Commedia nerissima che deve tanto anche alle commedie da camera, con una Adèle Exarchopoulos quasi del tutto irriconoscibile, L'accident de piano è una pellicola che guarda molto da vicino i tempi in cui viviamo, il periodo storico che stiamo attraversando, il cui valore di una persona non è dato dalle qualità della persona stessa, ma dalla sua capacità di diventare famosa. Non importa nemmeno come la si raggiunge, la celebrità. Ciò che conta è la fama tout cour. Ed ecco che persone anonime, senza alcun vero talento, diventano i simulacri di un divismo sempre più vuoto e sempre più legato all'idea di performance, all'idea di far vedere la propria stra-ordinarietà. Magalie è un "mostro" nato proprio da questo ambiente, una maschera vuota che però si fa piena grazie ai milioni di utenti che visualizzano i suoi video e che, in questo modo, la rendono al di sopra di chiunque altro. Il suo talento? Avere una malattia congenita e rara che le impedisce di sentire il dolore fisico. Una vera e propria esclusione, una "anormalità" che la rende simile al monstrum che viene dalla letteratura, un corpo che esula dagli standard, un prodigio che si separata in modo netto da quello che la società considera "normale". Da questo punto di vista sarebbe stato senz'altro più facile giocare sul tema della diversità, sul sentimento di esclusione e solitudine. Ma Dupieux è famoso proprio per i suoi toni nerissimi e grotteschi, per queste commedie che ti fanno sentire quasi a disagio, perché non sai se ridere o se essere infastidita da quello che avviene sul grande schermo.
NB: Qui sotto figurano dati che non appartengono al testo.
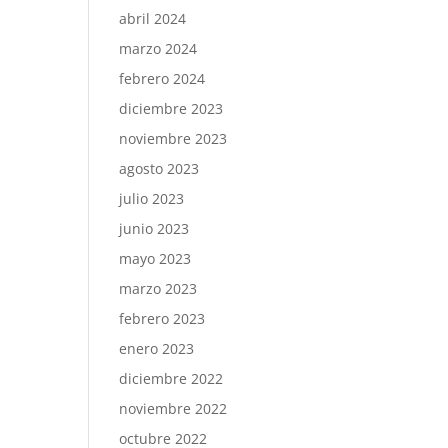
abril 2024
marzo 2024
febrero 2024
diciembre 2023
noviembre 2023
agosto 2023
julio 2023
junio 2023
mayo 2023
marzo 2023
febrero 2023
enero 2023
diciembre 2022
noviembre 2022
octubre 2022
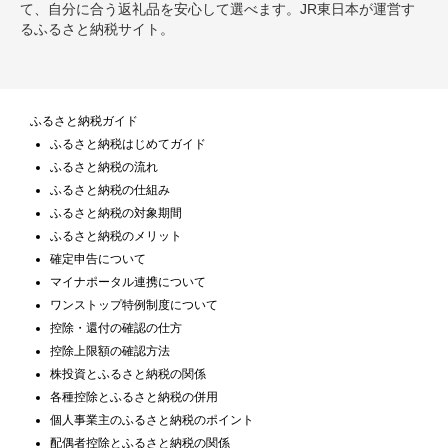
て、自分に合う返礼品を安心して選べます。JR東日本が運営す
るふるさと納税サイト。
ふるさと納税ガイド
ふるさと納税はじめてガイド
ふるさと納税の流れ
ふるさと納税の仕組み
ふるさと納税の対象期間
ふるさと納税のメリット
確定申告について
マイナポータル連携について
ワンストップ特例制度について
控除・還付の確認の仕方
控除上限額の確認方法
株投資とふるさと納税の関係
各種控除とふるさと納税の併用
個人事業主のふるさと納税のポイント
配偶者控除とふるさと納税の関係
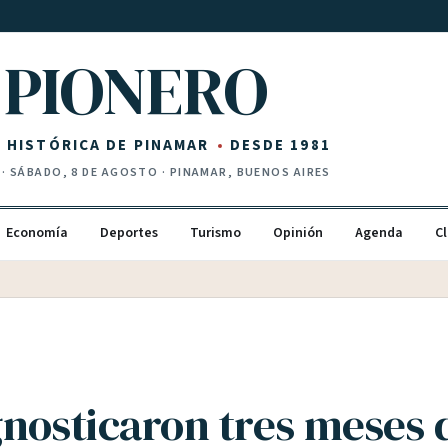
PIONERO
Z HISTÓRICA DE PINAMAR
DESDE 1981
·
SÁBADO, 8 DE AGOSTO
· PINAMAR, BUENOS AIRES
Economía
Deportes
Turismo
Opinión
Agenda
Cl
gnosticaron tres meses 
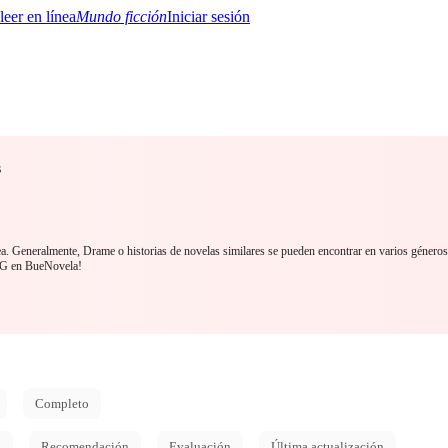
Mundo ficción
Iniciar sesión
s
BTQ+
YA/TEEN
Paranormal
Misterio/Thriller
Oriental
Juegos
Historia
MM
ea. Generalmente, Drame o historias de novelas similares se pueden encontrar en varios géneros
PDG en BueNovela!
Completo
d
Recomendación
Evaluación
Última actualización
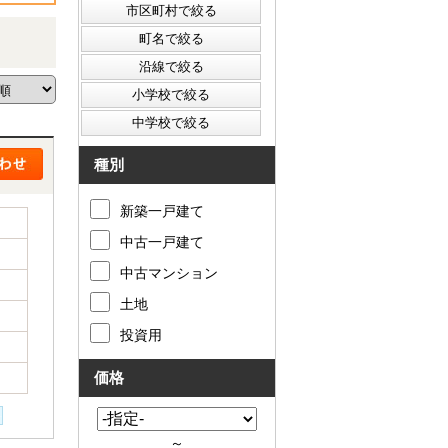
種別
新築一戸建て
中古一戸建て
中古マンション
土地
投資用
価格
～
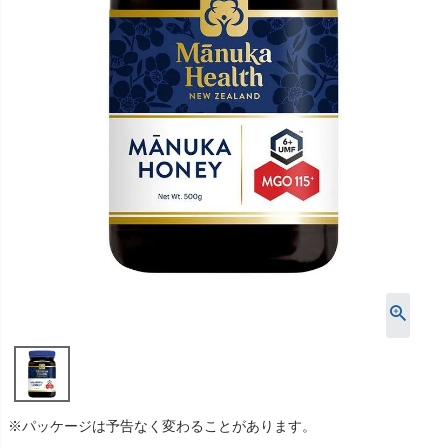
※パッケージは予告なく変わることがあります。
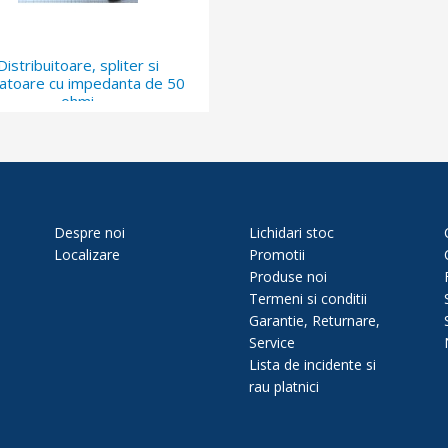
Distribuitoare, spliter si
atoare cu impedanta de 50
ohmi
Despre noi
Lichidari stoc
Localizare
Promotii
Produse noi
Termeni si conditii
Garantie, Returnare,
Service
Lista de incidente si
rau platnici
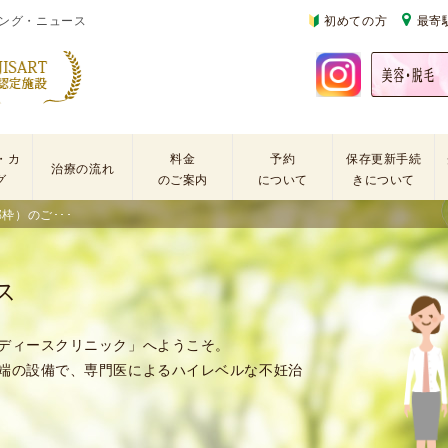
ング・ニュース
初めての方
最寄
・カ
料金
予約
保存更新手続
治療の流れ
グ
のご案内
について
きについて
枠）のご･･･
基
不
初
本
妊
診
検
治
の
ス
査
療
方
手
に
再
術
係
診
ディースクリニック」へようこそ。
・
わ
の
端の設備で、専門医によるハイレベルな不妊治
薬
る
方
剤
費
を
用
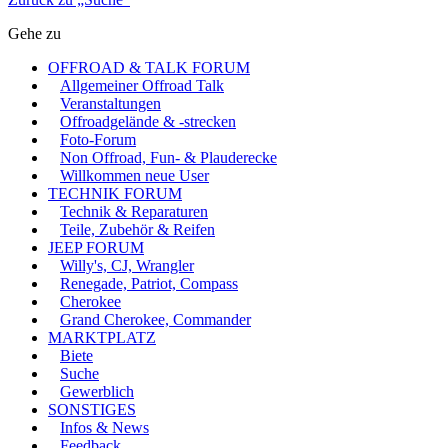
Gehe zu
OFFROAD & TALK FORUM
Allgemeiner Offroad Talk
Veranstaltungen
Offroadgelände & -strecken
Foto-Forum
Non Offroad, Fun- & Plauderecke
Willkommen neue User
TECHNIK FORUM
Technik & Reparaturen
Teile, Zubehör & Reifen
JEEP FORUM
Willy's, CJ, Wrangler
Renegade, Patriot, Compass
Cherokee
Grand Cherokee, Commander
MARKTPLATZ
Biete
Suche
Gewerblich
SONSTIGES
Infos & News
Feedback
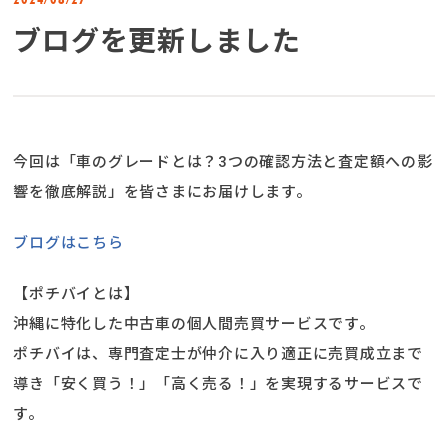
ブログを更新しました
今回は「車のグレードとは？3つの確認方法と査定額への影
響を徹底解説」を皆さまにお届けします。
ブログはこちら
【ポチバイとは】
沖縄に特化した中古車の個人間売買サービスです。
ポチバイは、専門査定士が仲介に入り適正に売買成立まで
導き「安く買う！」「高く売る！」を実現するサービスで
す。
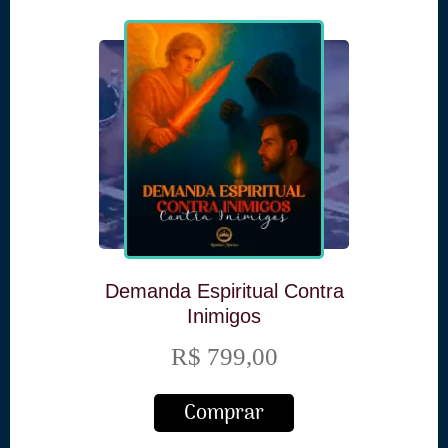
Demanda Espiritual Contra
Inimigos
R$ 799,00
Comprar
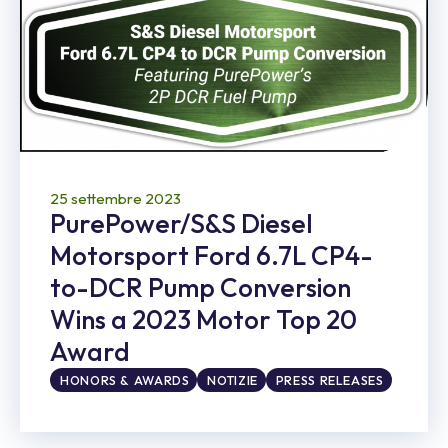
25 settembre 2023
PurePower/S&S Diesel
Motorsport Ford 6.7L CP4-
to-DCR Pump Conversion
Wins a 2023 Motor Top 20
Award
HONORS & AWARDS
NOTIZIE
PRESS RELEASES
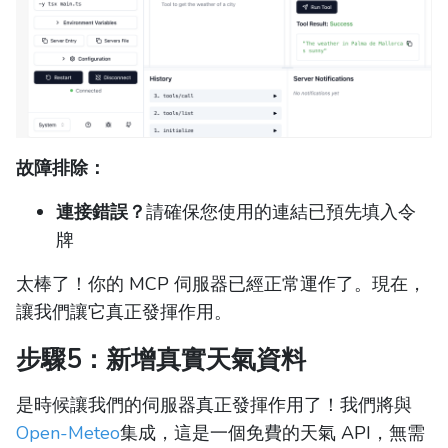
故障排除：
連接錯誤？
請確保您使用的連結已預先填入令
牌
太棒了！你的 MCP 伺服器已經正常運作了。現在，
讓我們讓它真正發揮作用。
步驟5：新增真實天氣資料
是時候讓我們的伺服器真正發揮作用了！我們將與
Open-Meteo
集成，這是一個免費的天氣 API，無需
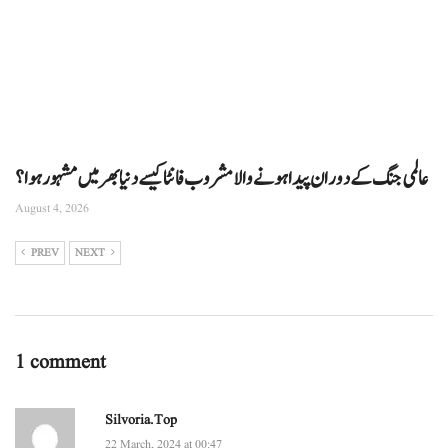
عالمی جنگ کے دوران پیدا ہونے والا مشروب فانٹا کیسے دنیا بھر میں مشہور ہوا؟
August 4, 2026
PREV
NEXT
1 comment
Silvoria.top
22 March, 2024 at 00:47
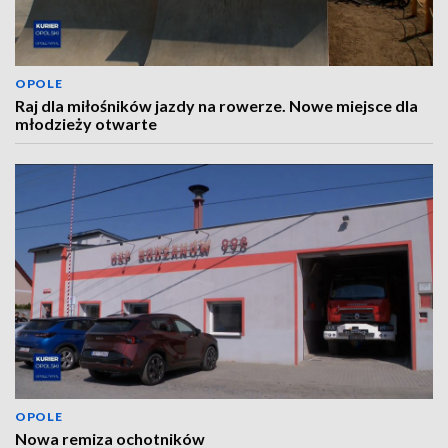
OPOLE
Raj dla miłośników jazdy na rowerze. Nowe miejsce dla
młodzieży otwarte
OPOLE
Nowa remiza ochotników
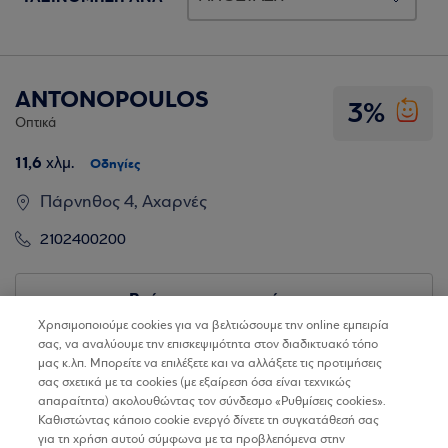
ANTONOPOULOS
3%
Οπτικά
11,6
χλμ.
Οδηγίες
Πάρνηθος 4, Αχαρνές
2102400200
Βρίσκω τα καταστήματα
Χρησιμοποιούμε cookies για να βελτιώσουμε την online εμπειρία
σας, να αναλύουμε την επισκεψιμότητα στον διαδικτυακό τόπο
μας κ.λπ. Μπορείτε να επιλέξετε και να αλλάξετε τις προτιμήσεις
σας σχετικά με τα cookies (με εξαίρεση όσα είναι τεχνικώς
απαραίτητα) ακολουθώντας τον σύνδεσμο «Ρυθμίσεις cookies».
Καθιστώντας κάποιο cookie ενεργό δίνετε τη συγκατάθεσή σας
για τη χρήση αυτού σύμφωνα με τα προβλεπόμενα στην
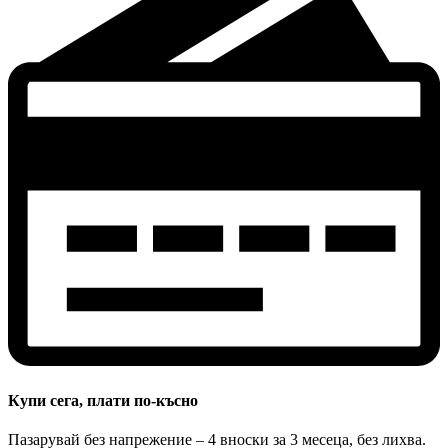
Купи сега, плати по-късно
Пазарувай без напрежение – 4 вноски за 3 месеца, без лихва.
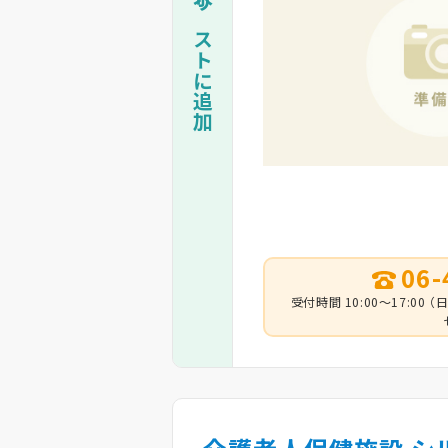
一括資料請求リストに追加
06-
受付時間 10:00～17:0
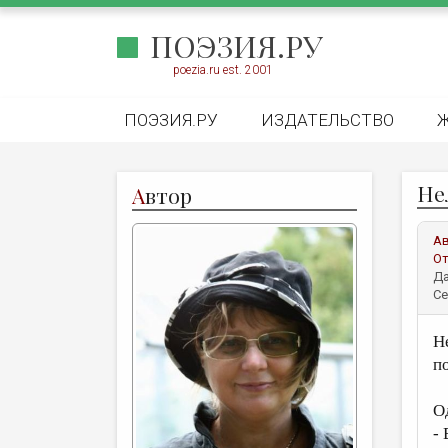
ПОЭЗИЯ.РУ
poezia.ru est. 2001
ПОЭЗИЯ.РУ
ИЗДАТЕЛЬСТВО
Не
А
втор
А
От
Да
Се
Не
п
О
-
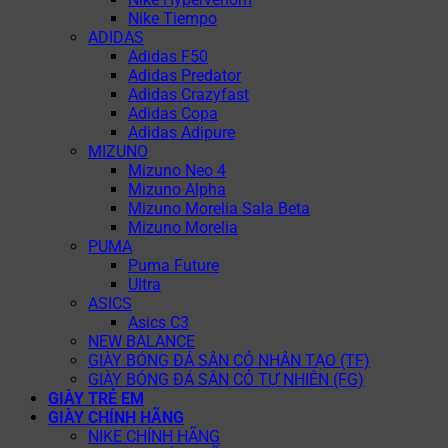
Nike Tiempo
ADIDAS
Adidas F50
Adidas Predator
Adidas Crazyfast
Adidas Copa
Adidas Adipure
MIZUNO
Mizuno Neo 4
Mizuno Alpha
Mizuno Morelia Sala Beta
Mizuno Morelia
PUMA
Puma Future
Ultra
ASICS
Asics C3
NEW BALANCE
GIÀY BÓNG ĐÁ SÂN CỎ NHÂN TẠO (TF)
GIÀY BÓNG ĐÁ SÂN CỎ TỰ NHIÊN (FG)
GIÀY TRẺ EM
GIÀY CHÍNH HÃNG
NIKE CHÍNH HÃNG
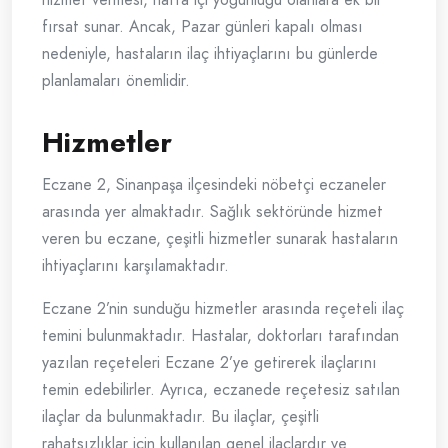
fırsat sunar. Ancak, Pazar günleri kapalı olması
nedeniyle, hastaların ilaç ihtiyaçlarını bu günlerde
planlamaları önemlidir.
Hizmetler
Eczane 2, Sinanpaşa ilçesindeki nöbetçi eczaneler
arasında yer almaktadır. Sağlık sektöründe hizmet
veren bu eczane, çeşitli hizmetler sunarak hastaların
ihtiyaçlarını karşılamaktadır.
Eczane 2’nin sunduğu hizmetler arasında reçeteli ilaç
temini bulunmaktadır. Hastalar, doktorları tarafından
yazılan reçeteleri Eczane 2’ye getirerek ilaçlarını
temin edebilirler. Ayrıca, eczanede reçetesiz satılan
ilaçlar da bulunmaktadır. Bu ilaçlar, çeşitli
rahatsızlıklar için kullanılan genel ilaçlardır ve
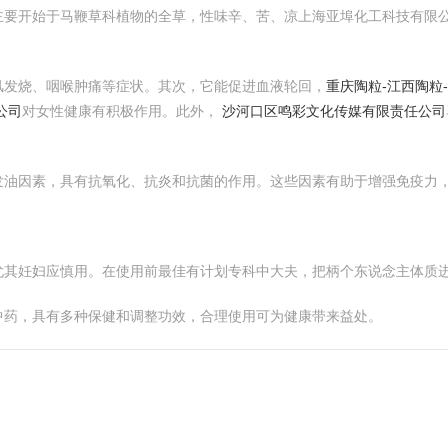
主要开始于马鞭草科植物的全草，性味辛、苦、凉上海亚埠化工科技有限
风发烧、咽喉肿痛等症状。其次，它能促进血液轮回，
重庆陶粒-江西陶粒
公司
对女性健康有积极作用。此外，
沙河口区鸣彩文化传媒有限责任公司
发油因素，具有抗氧化、抗炎和抗菌的作用。这些因素有助于增强免疫力
尤其妊妇应慎用。在使用前最佳有计划专科中大夫，把柄个东说念主体质
中药，具有多种保健和调整功效，合理使用可为健康带来益处。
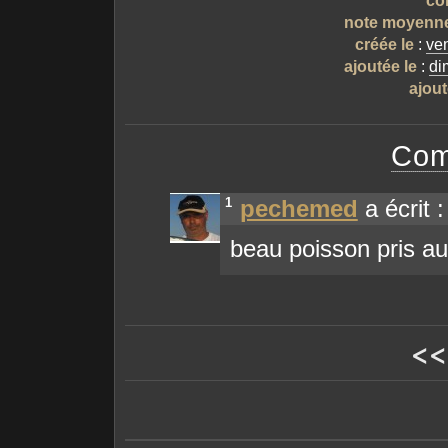
note moyenn
créée le
:
ve
ajoutée le
:
di
ajout
Com
1
pechemed
a écrit :
beau poisson pris au 
<<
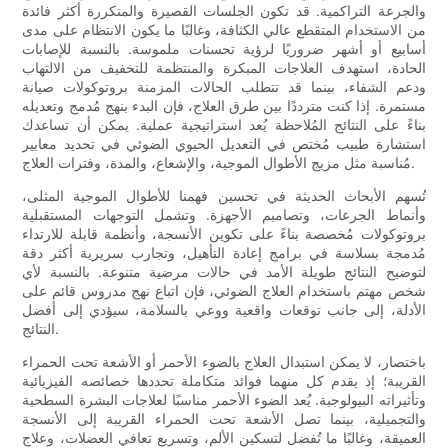
والجرعة التراكمية. قد تكون الجلسات القصيرة والمتكررة أكثر فائدة
من الاستخدام المتقطع عالي الكثافة، وغالبًا ما يكون الانتظام على مدى
أسابيع أو أشهر ضروريًا لرؤية تحسنات ملموسة. بالنسبة للإصابات
الحادة، استهدف العلاجات المبكرة والمنتظمة للتخفيف من الالتهاب
ودعم الشفاء، بينما قد تتطلب الحالات المزمنة بروتوكولات صيانة
مستمرة. إذا كنت مترددًا بين طرق العلاج، فإن البدء بنهج مُدمج وتعديله
بناءً على النتائج المُلاحظة يُعد استراتيجية عملية. يمكن أن تساعدك
استشارة طبيب مُختص في التعديل الحيوي الضوئي في تحديد معايير
مُناسبة مثل مزيج الأطوال الموجية، والإشعاع، والمدة، وفترات العلاج.
تُسهم الأبحاث الحديثة في تحسين فهمنا للأطوال الموجية المثلى،
وأنماط الجرعات، وتصاميم الأجهزة. وتشمل التوجهات المستقبلية
بروتوكولات مُخصصة بناءً على تكوين الأنسجة، وأنظمة قابلة للارتداء
مُدمجة بسلاسة في برامج إعادة التأهيل، وتجارب سريرية أكثر دقة
لتوضيح النتائج طويلة الأمد في حالات مرضية متنوعة. بالنسبة لأي
شخص مهتم باستخدام العلاج الضوئي، فإن اتباع نهج مدروس قائم على
الأدلة، إلى جانب توقعات واقعية ووعي بالسلامة، سيؤدي إلى أفضل
النتائج.
باختصار، لا يمكن استبدال العلاج بالضوء الأحمر أو الأشعة تحت الحمراء
القريبة؛ إذ يقدم كل منهما فوائد متكاملة تحددها خصائصه الفيزيائية
وتأثيراته البيولوجية. يُعد الضوء الأحمر مناسبًا لعلاجات البشرة السطحية
والتجميلية، بينما تصل الأشعة تحت الحمراء القريبة إلى الأنسجة
العميقة، وغالبًا ما تُفضل لتسكين الألم، وتسريع تعافي العضلات، وعلاج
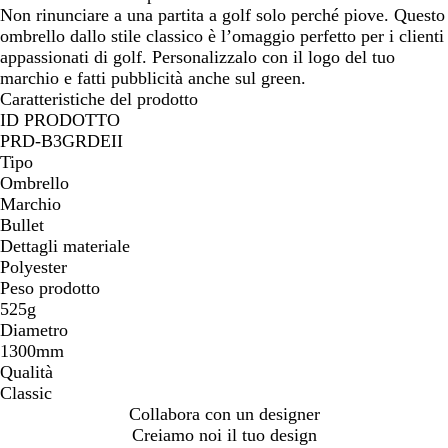
l
e
i
t
c
o
a
Non rinunciare a una partita a golf solo perché piove. Questo
e
o
i
o
v
ombrello dallo stile classico è l’omaggio perfetto per i clienti
t
n
t
y
appassionati di golf. Personalizzalo con il logo del tuo
t
t
i
marchio e fatti pubblicità anche sul green.
r
a
n
Caratteristiche del prodotto
i
u
t
ID PRODOTTO
c
n
a
PRD-B3GRDEII
o
i
u
Tipo
t
n
Ombrello
a
i
Marchio
t
Bullet
a
Dettagli materiale
Polyester
Peso prodotto
525g
Diametro
1300mm
Qualità
Classic
Collabora con un designer
Creiamo noi il tuo design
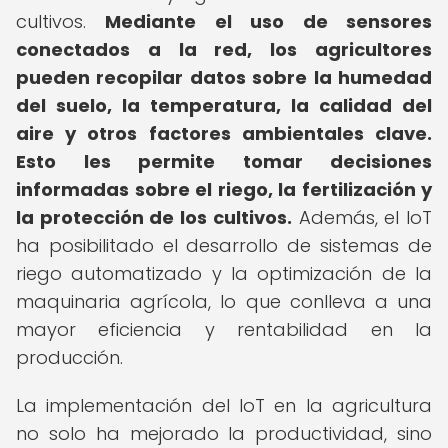
cultivos.
Mediante el uso de sensores
conectados a la red, los agricultores
pueden recopilar datos sobre la humedad
del suelo, la temperatura, la calidad del
aire y otros factores ambientales clave.
Esto les permite tomar decisiones
informadas sobre el riego, la fertilización y
la protección de los cultivos.
Además, el IoT
ha posibilitado el desarrollo de sistemas de
riego automatizado y la optimización de la
maquinaria agrícola, lo que conlleva a una
mayor eficiencia y rentabilidad en la
producción.
La implementación del IoT en la agricultura
no solo ha mejorado la productividad, sino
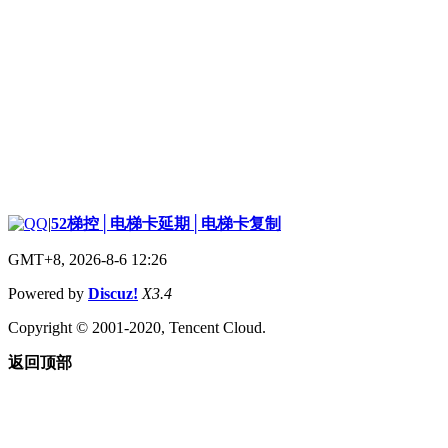
|
52梯控│电梯卡延期│电梯卡复制
GMT+8, 2026-8-6 12:26
Powered by
Discuz!
X3.4
Copyright © 2001-2020, Tencent Cloud.
返回顶部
Il personaggio di Magalie è senza dubbio un personaggio negativo, difficile da digerire, una "persona orribile," per usare le stesse parole della pellicola. Eppure in lei c'è comunque un barlume di luce che, tuttavia, viene solo dalla consapevolezza con cui accetta la sua oscurità, con cui scende a patti con ciò che è, odiando tuttavia quando è qualcuno di esterno alla sua sfera a farglielo notare. Coi suoi tempi a tratti lunghi e rarefatti - nonostante il film duri appena 88 minuti - L'accident de piano non è un film che funziona in maniera "continuativa": ha dei picchi veramente coinvolgenti e ben strutturati e altre intuizioni che rischiano di rimanere solo sullo sfondo e che dunque si perdono in un certo marasma che potrebbe lasciare l'amaro in bocca a chi guarda. Anche tutti i personaggi messi in campo, fatta eccezione forse solo per la protagonista, non solo altro che maschere, archetipi che calcano la scena per far sì che il regista e sceneggiatura possa portare avanti la sua idea di un mondo dove l'unica cosa che conta sono i soldi e dove anche il più irreprensibile degli eroi ha comunque un prezzo per il quale sarebbe disposto a scendere a patti con la propria coscienza.